(Recorded data)
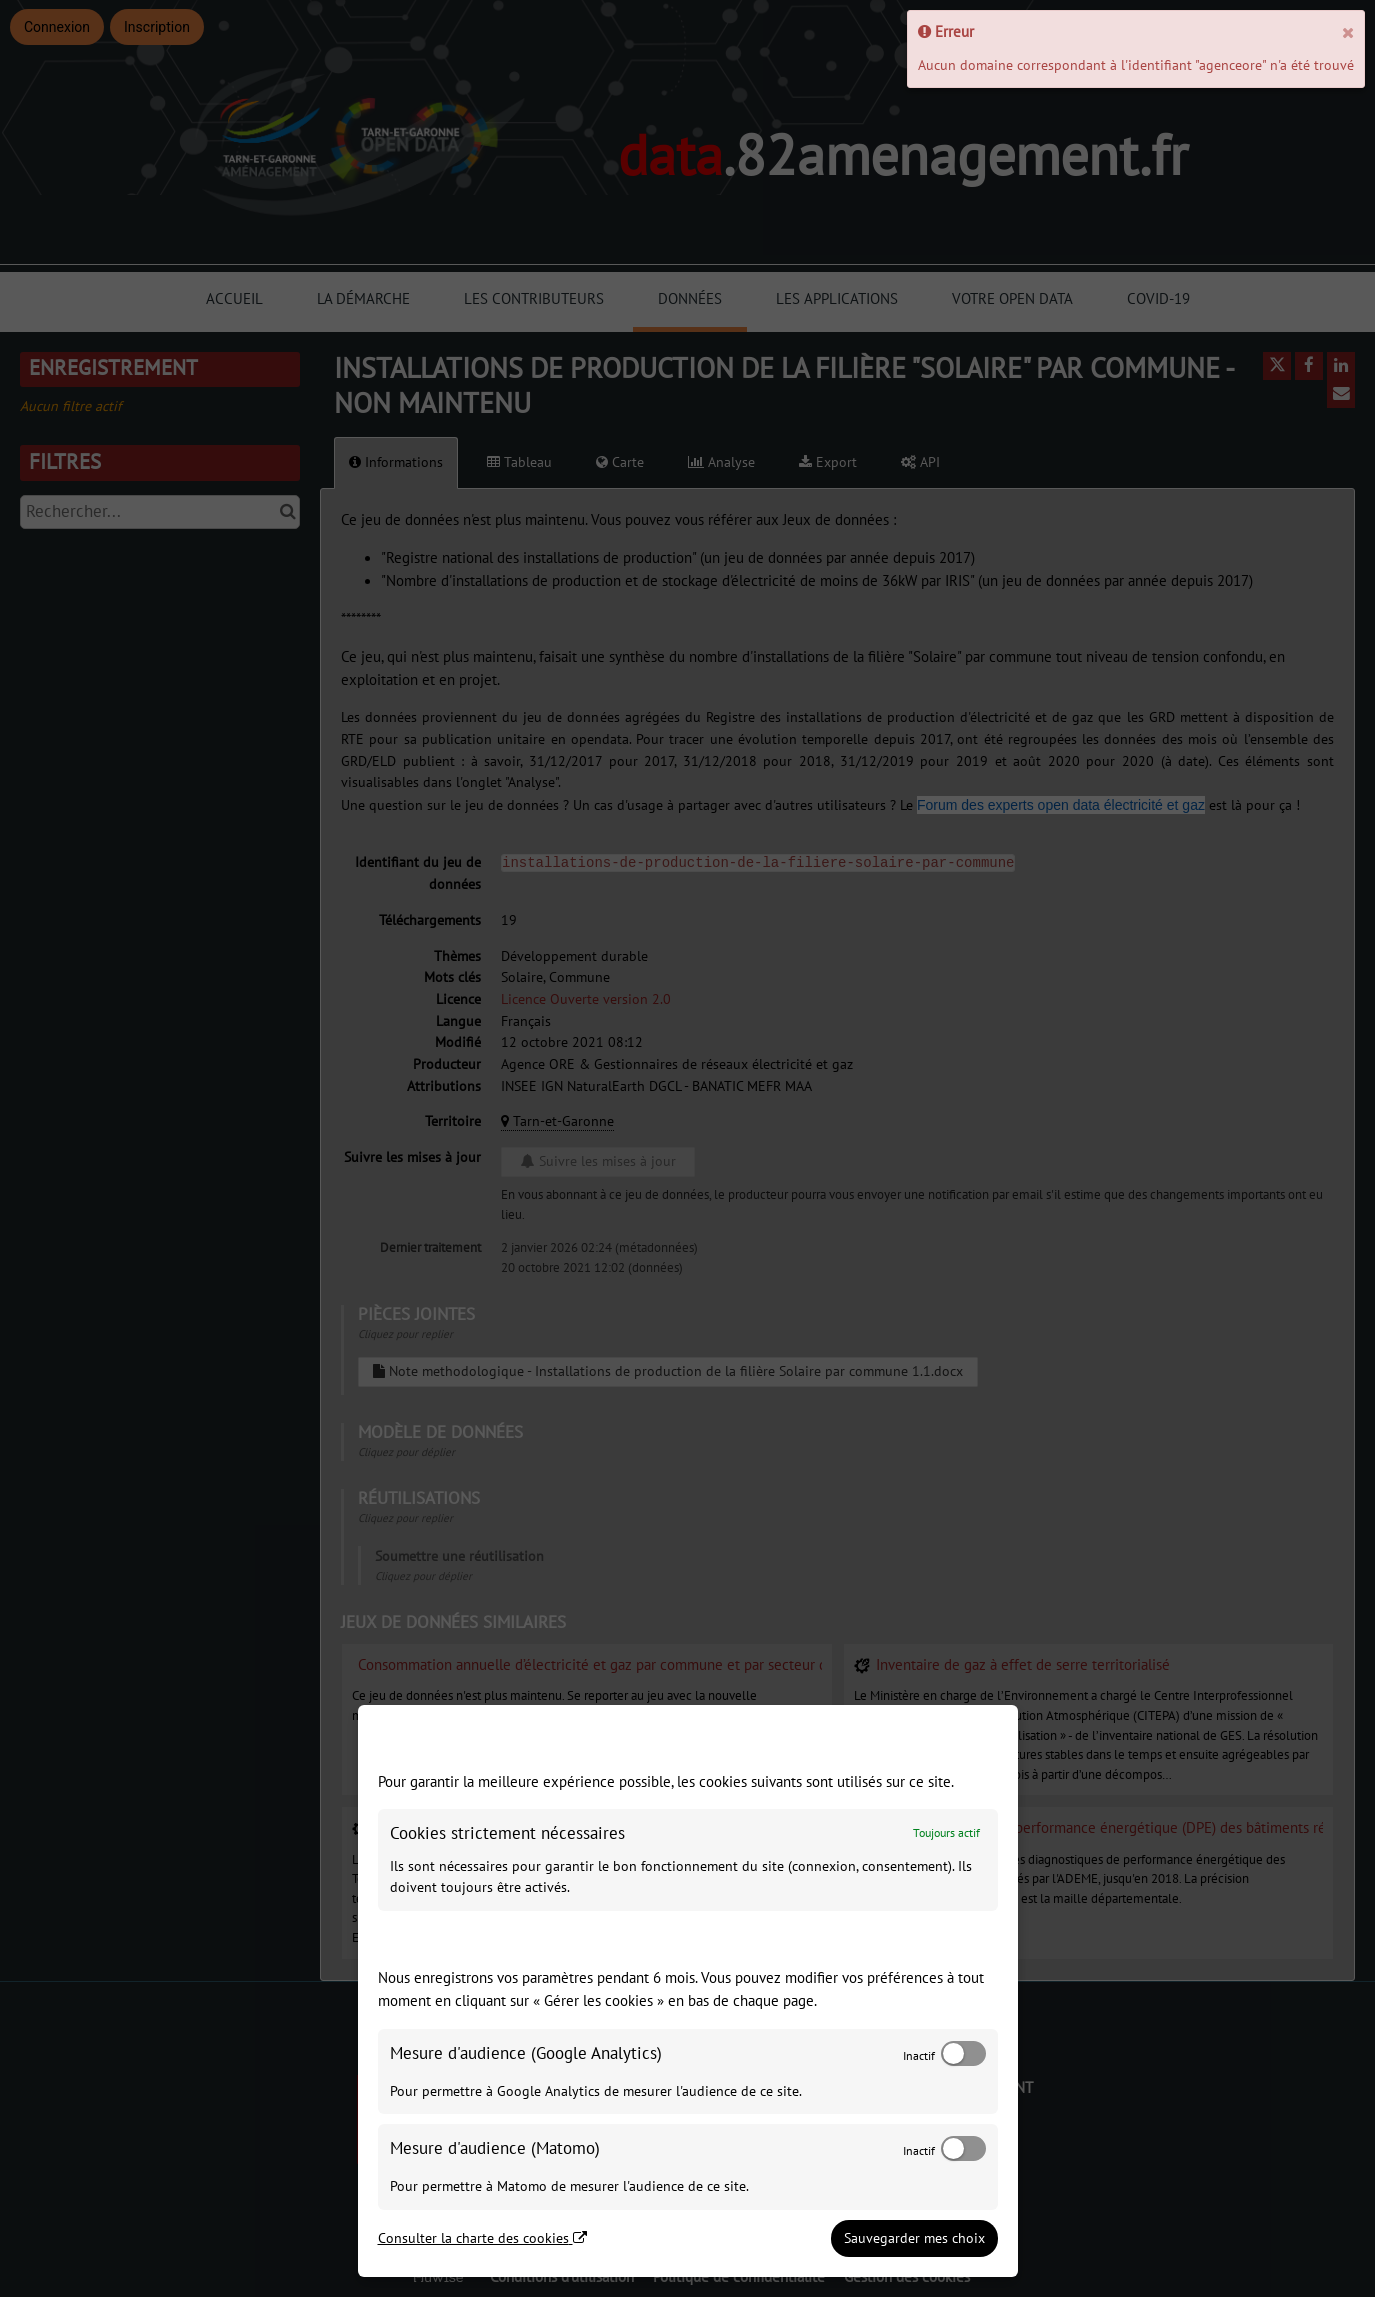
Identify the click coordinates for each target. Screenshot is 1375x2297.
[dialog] (688, 1991)
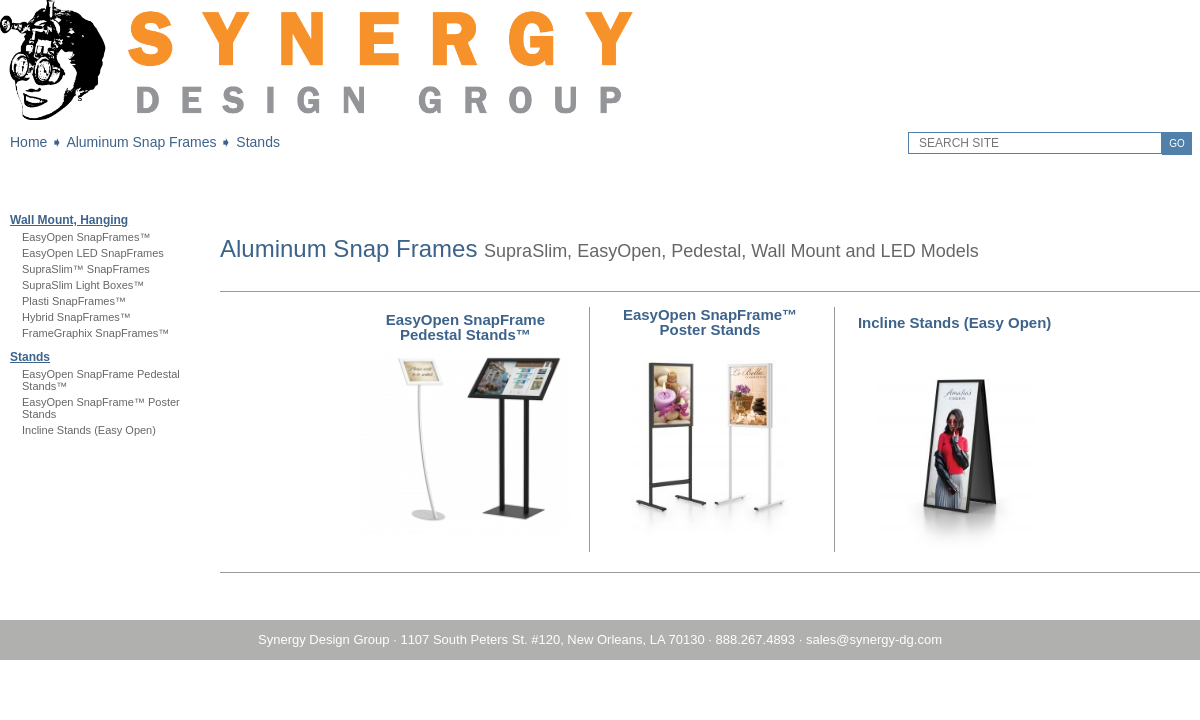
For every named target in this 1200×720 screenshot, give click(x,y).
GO (1177, 143)
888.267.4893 (756, 639)
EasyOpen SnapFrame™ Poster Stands (710, 322)
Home (28, 142)
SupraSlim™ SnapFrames (86, 269)
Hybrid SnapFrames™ (76, 317)
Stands (258, 142)
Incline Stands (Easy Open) (89, 430)
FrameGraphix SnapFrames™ (95, 333)
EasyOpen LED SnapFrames (93, 253)
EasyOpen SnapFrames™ (86, 237)
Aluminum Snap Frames (141, 142)
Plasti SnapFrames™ (74, 301)
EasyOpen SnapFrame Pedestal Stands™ (465, 327)
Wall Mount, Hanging (69, 220)
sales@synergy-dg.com (874, 639)
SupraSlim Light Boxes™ (83, 285)
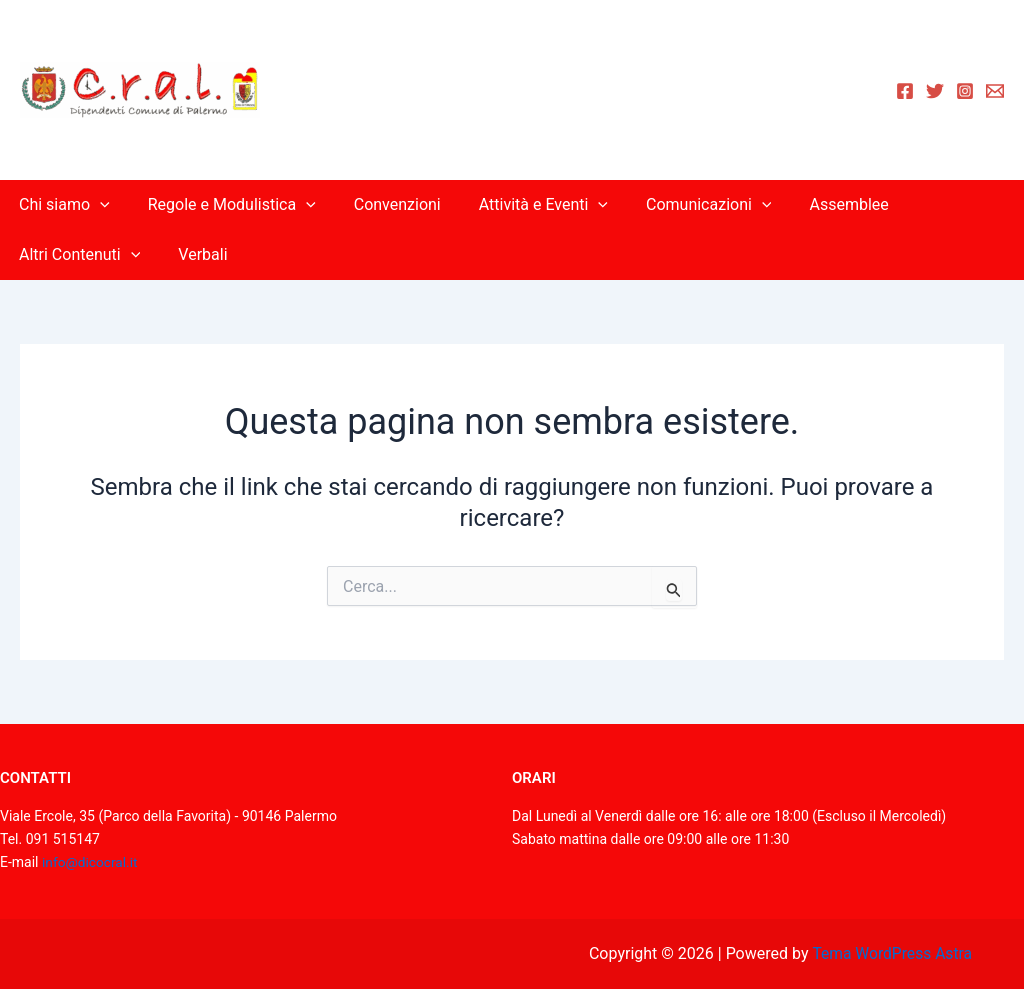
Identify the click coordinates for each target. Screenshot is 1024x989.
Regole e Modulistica (223, 205)
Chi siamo (61, 205)
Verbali (193, 254)
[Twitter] (935, 91)
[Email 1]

• [The problem]
Beginning with the line that holds "Plasti SnapFrames™ (74, 301)", return each line through the end of the records above exactly. Do not include pictures.

• [Response area]
Plasti SnapFrames™ (74, 301)
EasyOpen SnapFrame Pedestal Stands™ (465, 327)
Wall Mount, Hanging (69, 220)
sales@synergy-dg.com (874, 639)
SupraSlim Light Boxes™ (83, 285)
Identify the click coordinates for each target. Screenshot is 1024x989.
Regole e Modulistica (223, 205)
Chi siamo (61, 205)
Verbali (193, 254)
[Twitter] (935, 91)
[Email 1]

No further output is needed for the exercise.